Naomi Vaughan, Amnesty International Australia's Marriage Equality Campaign Coordinator, said: "Marriage equality is a human rights issue. LGBTQI Australians have already waited too long for their loving unions to be treated with dignity and respect.

"Amnesty International Australia wanted a free vote in Parliament to usher in marriage equality in our country. However, now the High Court has ruled the postal survey will proceed, we call on all Australians who believe in fairness, in family, in equality and in love to make certain that they post their 'Yes' vote. And we encourage them to ensure that everyone they know does the same.

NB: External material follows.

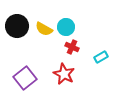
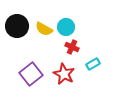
cyan rectangle: moved 8 px left, 7 px down
purple square: moved 6 px right, 4 px up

"Let's make 2017 the year the government finally reforms the Marriage Act so Australians can join more than one billion other people around the world living in countries that respect and protect marriage equality."

Surveys consistently show that at least two-thirds of Australian voters want marriage equality: 2/3 of Australians support marriage equality, 81 per cent of young Australians between18-24 years of age support marriage equality, Same-sex marriages are already recognised (but not performed) in Tasmania, Queensland and New South Wales.

After various political clashes, the Australian government is introducing a non-binding and non-compulsory 'postal survey' to measure the public's mood on the issue, to be carried out by the Australian Bureau of Statistics (ABS).

It was planned that the ABS would post ballot papers to everyone on the electoral roll. However, 16- and 17-year-olds can also be on the electoral roll, and the government has fought to close this loophole for the purpose of the plebiscite. This is subject to a legal challenge by 17-year-old Cameron Warasta.

On the announcement of the plebiscite, there were 250,000 young people missing from the electoral roll. Amnesty, along with other groups, has campaigned for young people in particular to register to vote.

The postal plebiscite's legality has been contested in two hearings before the High Court which ruled in a 7-0 unanimous decision on  7 August 2017 that the postal survey could proceed, and as a result Amnesty is campaigning for a 'Yes' vote.